An angel and a demon are kissing in the shadow of an eight-legged carriage. 

**Notes for the Chapter:**

> The shift to present tense in the last few sentences of this chapter is intentional. I wanted to show the divide between the lack of time and the rush of it, as well as convey the immediacy of their new beginning.
> 
> I’m so sorry that it took me so long to write this chapter, but I’ve been cheating on you with another fandom! I know, I have no dignity. Also, upon finishing the chapter before this one I thought, ‘well, that’s interesting. How the hell does it end?’
> 
> Epilogue—shmoopy and fluffy—will be up by this time tomorrow! Thank you so much for your patience, dedication, and kind words!


	13. Epilogue

 

            Wound up around a clockwork spring, the little jade dragonfly with the ruby eyes ejects a small needle from its backside and drops it into the groove of what Crowley is calling a ‘record’. In a matter of moments, a chamber choir’s worth of sound is streaming into the parlor through a wooden bullhorn and Crowley’s clever fingers are winding themselves through Aziraphale’s hair.

 

            “What is this?”

 

            Crowley smirks. “What is _what_ , angel?”

 

        Aziraphale darts his eye from corner to corner of the expansive room, taking it all in. “You know,” he says, “ _this_.”

 

        “Regina,” Crowley says, as though it were obvious.

 

        Aziraphale doesn’t need to respond, because Crowley’s already explaining. “It’s a band. You know what a band is, right?”

 

        The angel considers, and his face sparkles like a dusty diamond when he thinks he knows the answer. “Troubadours,” he says happily, and for good measure he adds “traveling minstrels.”

 

             Crowley closes his eyes in exasperation.

 

            “That’s not what I meant,” says Aziraphale, but his gentle tone makes it less of an admonishment.

 

            “Minstrels?”

 

            “No. This. What are we doing?”

 

            “I believe,” says Crowley, a slow grin sneaking across his features, “that we are listening to music.”

 

            “Crowley,” sighs Aziraphale.

 

            “Music,” says Crowley, “usually leads to dancing.”

 

            He steadies his hand behind Aziraphale’s back before dipping him down towards the ground, and he breathes lightly onto the shell of Aziraphale’s ear—it’s for show; breathing is recreational—and whispers, “and dancing leads to…”

 

            He mouths a final word. Aziraphale has the decency to look shocked, but then he hums and sweeps Crowley across the floor in a jaunty gavotte, their legs knocking into each other rather more frequently than is fashionable, but this is to be expected. They sway rather awkwardly in front of the fireplace before Crowley takes the lead and spins his mostly-divine counterpart across the room at a speed only fitting for the demon who will, one day, invent the autobahn. 

 

             It shouldn’t be surprising that it only takes two turns around the parlor for Aziraphale to lose his shirt and for Crowley’s mouth to attach to the angel’s neck like a delectable, plum-colored lamprey. “Nnnh,” gasps Aziraphale, “wait!”

 

            Crowley ceases his ministrations and raises his eyes to meet the angel’s.

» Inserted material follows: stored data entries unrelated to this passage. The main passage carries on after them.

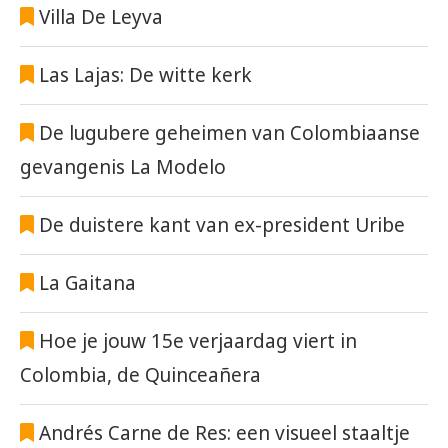
Villa De Leyva
Las Lajas: De witte kerk
De lugubere geheimen van Colombiaanse
gevangenis La Modelo
De duistere kant van ex-president Uribe
La Gaitana
Hoe je jouw 15e verjaardag viert in
Colombia, de Quinceañera
Andrés Carne de Res: een visueel staaltje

Aziraphale looks more earnest than a kitten. “Crowley?”

 

            “Yes?”

 

            Aziraphale licks his lips and tilts his head to one side as though reconsidering his thought. Crowley raises his eyebrows and waits for something, for everything, for them to go back to what it was before when there was no ‘them’ and time didn’t exist.

 

            Aziraphale blinks once, twice. “What’s sushi?”

 

            Crowley’s eyebrows return to their default position and he says, “I don’t know and I don’t care.”

 

            Ezra smiles.

 

They don’t leave the flat for days.  

 

 

 

 

 

 

 

**Notes for the Chapter:**

> Regina is, of course, Latin for Queen because where would Crowley be without Freddie Mercury?  
> I also neglected to point out earlier that Gabriel's human last name, Engelbert, contains the German word for angel.  
> And that wraps it up! Thanks again, everyone, you've all been amazing!